Reden ist nur Silber

Bei einem Prozess in Magdeburg entscheiden sich Zeugen, die Aussagen zu verweigern

Seit dem 05.04.2005 findet vor dem OLG Halle die Revisionsverhandlung gegen einen Magdeburger Genossen statt. Hintergrund: Ihm und zwei weiteren Angeklagten wurden mehrere Brandanschläge zur Last gelegt und die Bildung einer „terroristischen Vereinigung“ vorgeworfen. Das eigentliche Verfahren endete im Dezember 2003 mit Haftstrafen von zweieinhalb und zwei Jahren für Marco und Daniel und einem Freispruch aus Mangel an Beweisen für Carsten. Im Februar war die Revisionsverhandlung im Verfahren gegen Marco, in der das Urteil bestätigt wurde.
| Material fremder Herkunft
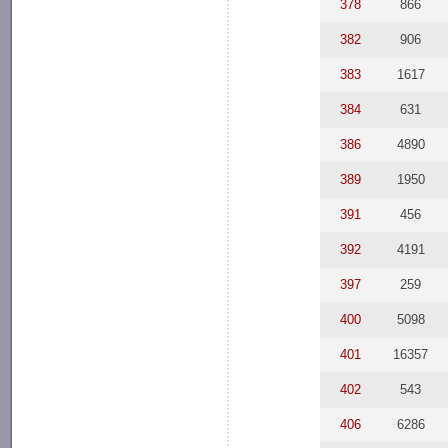
378
866
382
906
383
1617
384
631
386
4890
389
1950
391
456
392
4191
397
259
400
5098
401
16357
402
543
406
6286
Im Vorfeld der aktuellen Verhandlung gab es in Magdeburg zahlreiche ZeugInnenvorladungen. Viele der davon Betroffenen wollen damit kollektiv umgehen und diskutieren aktuell ihre gemeinsame Vorgehensweise. Mehrere ZeugInnen haben sich aus politischen und persönlichen Gründen entschlossen, ihre Aussage zu verweigern. Sie nehmen damit bewußt Repressionsmaßnahmen wie Beugehaft in Kauf.

Aus diesem aktuellen Anlass wollen wir hier eine Diskussion anregen, welche aus unserer Sicht in den letzten Jahren zu kurz gekommen ist – Aussageverweigerung. Spätestens nach den §129a-Verfahren gegen die Antifastrukturen in Göttingen und Passau Mitte der 1990er Jahre ist das Thema Aussageverweigerung in der Linken in den Hintergrund getreten, obwohl es augenscheinlich in den letzten Jahren immer wieder Angriffe auf linke Strukturen gab und es sie weiterhin gibt. Die aktuellen Verfahren gegen GenossInnen aus Hamburg, denen Gründung einer kriminellen Vereinigung zur Last gelegt wird oder auch die Situation verschiedener Hausprojekte, wie der Rigaer 94 oder der York 59 in Berlin, sind Beispiele dafür. Auch Mitglieder verschiedener FAU-Gruppen waren bzw. sind immer wieder Repressalien ausgesetzt, wie zum Beispiel durch die Kriminalisierung von Veranstaltungen und Demonstrationen, in Form von Anzeigen bis hin zu „Verhinderungsgewahrsam“. Deshalb ist es wichtig, dass wir gemeinsam überlegen, wie wir unsere Strukturen schützen und uns gegen staatliche Repressionsmaßnahmen zur Wehr setzen können.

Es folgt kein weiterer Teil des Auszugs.